Migrants traveling in a mass caravan burst through a Guatemalan border fence and streamed by the thousands toward Mexican territory on Friday, defying Mexican authorities' entreaties for an orderly crossing and U.S. President Donald Trump's threats of retaliation.
On the Mexican side of a border bridge, they were met by a phalanx of police with riot shields. About 50 managed to push their way through before officers unleashed pepper spray and the rest retreated.
The gates were closed again, and police used a loudspeaker to address the masses, saying, "We need you to stop the aggression."
Mexican federal police chief Manelich Castilla, speaking from the border town of Ciudad Hidalgo, told Foro TV that his forces achieved their main objective of preventing a violent breach by the 3,000-plus migrants. In a separate interview with Milenio television, he accused people not part of the caravan of attacking police with firecrackers and rocks.
"It will be under the conditions that have been said since the start," Castilla said. "Orderly, with established procedures, never through violence or force as a group of people attempted."
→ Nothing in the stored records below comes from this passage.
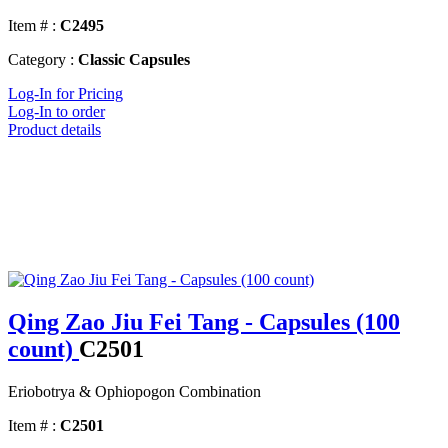
Item # :
C2495
Category :
Classic Capsules
Log-In for Pricing
Log-In to order
Product details
Qing Zao Jiu Fei Tang - Capsules (100
count)
C2501
Eriobotrya & Ophiopogon Combination
Item # :
C2501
The chaos calmed somewhat as migrants formed lines in a mass of humanity stretching across the bridge. Some returned to the Guatemalan side to buy water and food.
But others, tired of waiting, jumped off the bridge into the Suchiate River. Migrants organized a rope brigade to ford its muddy waters, and some floated across on rafts operated by local residents who usually charge a dollar or two to make the crossing.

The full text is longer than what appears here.